Alice e Ulisses são, assim, dois espelhos da teoria aristotélica. Alice representa a alma imatura, perdida entre desejos e curiosidades, sempre inquieta, sem clareza do que é o bem supremo. Ulisses, em contraste, representa a alma madura, que sabe o que busca e mantém firme o propósito, mesmo em meio a naufrágios e tentações.

Aristóteles diria que a diferença entre eles está na educação dos hábitos. Quem vive ao sabor das paixões, como Alice, não tem base para compreender o que é justo e nobre. Quem, como Ulisses, aprendeu a disciplinar os desejos e a guiar-se pela razão, encontra na ética um guia seguro para alcançar a verdadeira felicidade.

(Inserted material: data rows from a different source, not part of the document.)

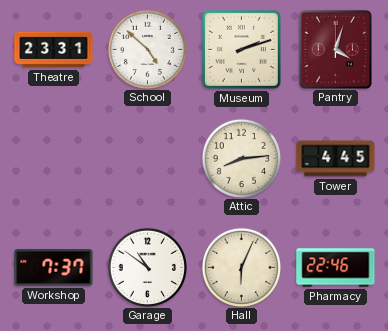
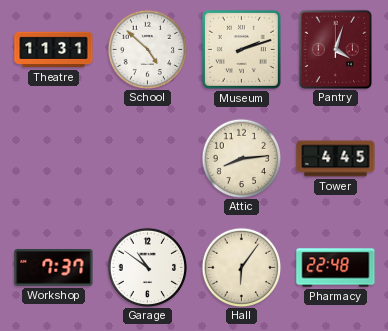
Theatre: 23:31 -> 11:31
Hall: 6:04 -> 6:06
Pharmacy: 22:46 -> 22:48
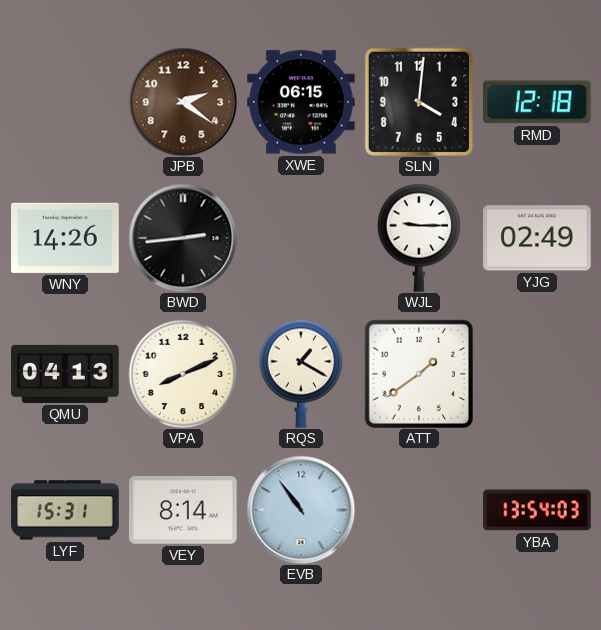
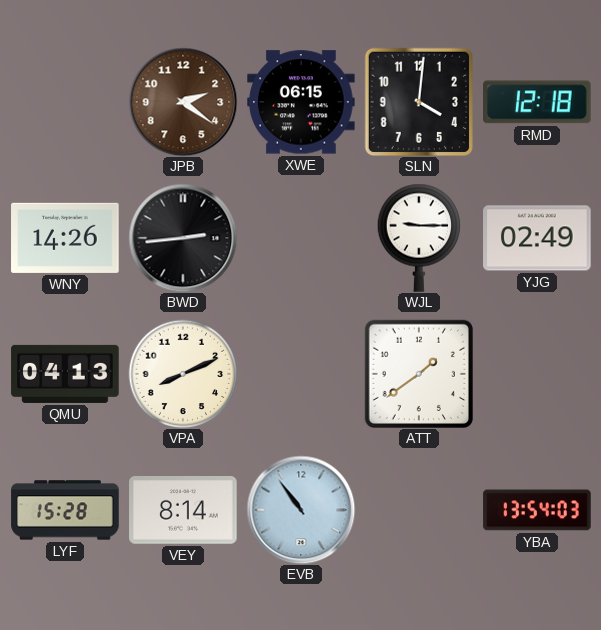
RQS: 1:20 -> none
LYF: 15:31 -> 15:28
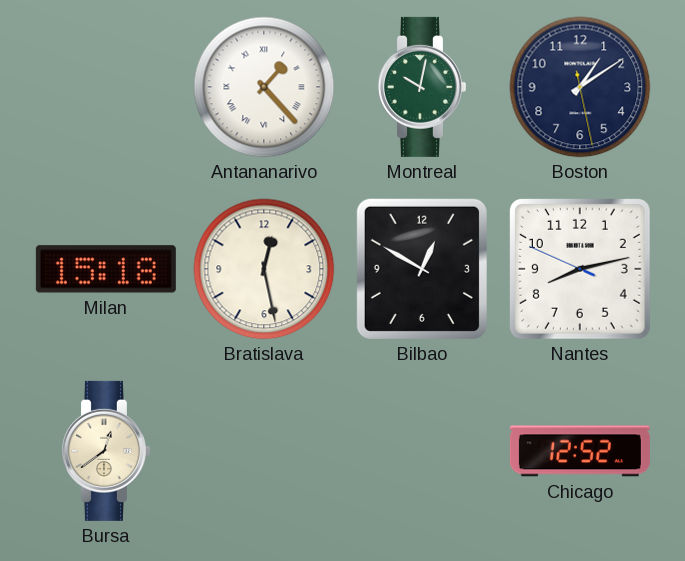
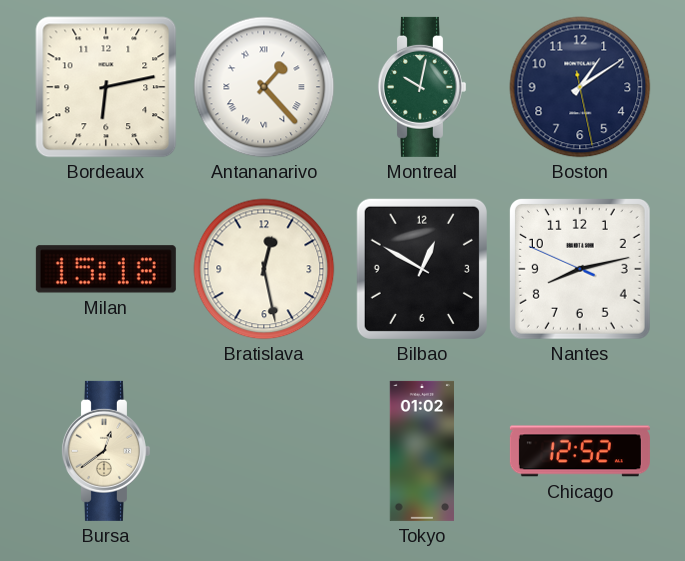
Bordeaux: none -> 6:13
Tokyo: none -> 01:02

Por isso, Aristóteles conclui que a felicidade não é um acaso, mas a coroação da virtude. Ela não está na instabilidade de Alice nem apenas na honra de Ulisses, mas na vida racional e virtuosa que une constância e sabedoria. Alice nos adverte sobre o perigo da dispersão nos prazeres passageiros; Ulisses nos inspira com a fidelidade a um fim último. Mas é Aristóteles quem nos lembra que a verdadeira felicidade só se realiza na contemplação, a atividade mais alta da alma humana, que dá sentido e unidade a toda a vida.